Protagonista dell’esposizione è Franco Sebastiano Alessandria, il noto “maestro delle chiavi”, artista capace di trasformare oggetti del passato in opere dal forte valore simbolico. Le sue creazioni, forgiate assemblando antiche chiavi in ferro e robuste serrature, raccontano storie di memoria, accesso e mistero, evocando mondi nascosti e identità perdute.

Il fulcro della mostra è “Marengo”, il celebre cavallo di Napoleone Bonaparte, qui reinterpretato in una straordinaria scultura a grandezza naturale. Diversamente dalle sue opere più note, Alessandria ha scelto per questa creazione una tecnica diversa: una speciale malta cementizia modellata con sensibilità plastica, arricchita da inserti di antiche chiavi in ferro che compongono dettagli suggestivi come la criniera e la coda. Il risultato è un’opera potente, che unisce solidità materica e poesia simbolica.

Ma “Marengo” non è solo una scultura: è il compimento di un’immagine interiore coltivata per tutta una vita. Durante la sua infanzia difficile, in orfanotrofio a Cherasco, il giovane Franco ascoltava dalle suore un racconto capace di accendere la sua immaginazione. In un viale alberato, un grande ramo spezzato – sostenuto da un robusto supporto – veniva indicato come il segno del passaggio del cavallo di Napoleone, che lì si sarebbe liberato, con forza straordinaria.

«Vedevo allora il forte destriero agitarsi, sbuffare, nitrire e tirare la corda fino a spezzare il ramo», racconta l’artista. «Un’immagine che veniva amplificata dalla mia fantasia di bambino e che mi sono portato dentro per sessant’anni, prima di farla uscire fuori, prima di renderla reale, con questo cavallo».

La mostra, allestita nella suggestiva cornice di Bene Vagienna è un viaggio tra memoria personale e storia collettiva. Il passaggio di Napoleone nel territorio – avvenuto nel 1796 – rivive così attraverso l’arte, trasformandosi in racconto, emozione e identità.

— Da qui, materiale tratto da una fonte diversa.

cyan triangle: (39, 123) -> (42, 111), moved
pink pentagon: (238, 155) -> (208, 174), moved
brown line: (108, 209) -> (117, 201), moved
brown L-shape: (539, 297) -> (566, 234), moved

Un evento che unisce cultura, territorio e creatività, capace di parlare al cuore dei visitatori e di lasciare un segno duraturo, proprio come le chiavi antiche che compongono le opere del maestro Alessandria: simboli di porte che, ancora oggi, possono essere aperte.

Il cavallo di Napoleone a Bene Vagienna viene ufficialmente presentato domenica 29 marzo e resterà visibile fino al 31 maggio.